Members in England, Wales and Northern Ireland have their say on claim, while Scottish council workers vote on action over employers’ offer

Local government branches in England, Wales and Northern Ireland are being consulted over the pay claim for the next pay round.

It will cover hundreds of thousands of members in the three countries whose pay and conditions are negotiated at the national joint council for local government, or NJC.

The claim will be submitted jointly with other unions in June. UNISON head of local government Heather Wakefield called on members to make sure they give their views on the proposed claim to their branches in time for responses to be collated by the union’s regions on 26 May.

Scotland’s local government workers are being balloted over potential industrial action in pursuit of their claim for a flat rate increase of £1,000 a year for all council staff.

The ballot opened on 11 May and closes on 30 May. A ballot helpline on 0800 0 858 857 will run from 17 May to 25 May.

The union is calling for a vote for industrial action and for every member to vote as the ballot is governed by the new Trade Union Act which requires that at least 50% of eligible members take part for any industrial action to be legal.

The union points out that pay is worth far less now than 10 years ago after years of pay restraint and inflation. This means that local government workers are seeing their living standards squeezed as the prices of food, gas and electricity, travel, food and childcare continue to rise.

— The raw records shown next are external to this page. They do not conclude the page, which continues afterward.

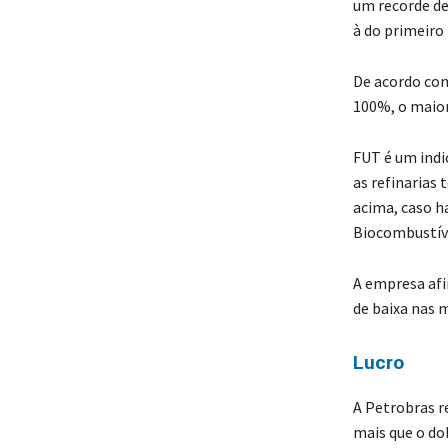
um recorde de
à do primeiro
De acordo com
100%, o maior
FUT é um indi
as refinarias
acima, caso h
Biocombustíve
A empresa afi
de baixa nas
Lucro
A Petrobras re
mais que o do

The industrial action ballot comes after a consultative ballot of affected members in Scotland, saw them reject an employers’ final offer of:

  • a £350 flat-rate increase for everyone earning less than £35,000 a year – pro rata based on a 37-hour week;
  • a 1% increase for those earning £35,000 or more;
  • the Scottish local government living wage to be the minimum pay for all pay;
  • allowances including additional hours, contractual overtime and other allowances, which will be pensionable.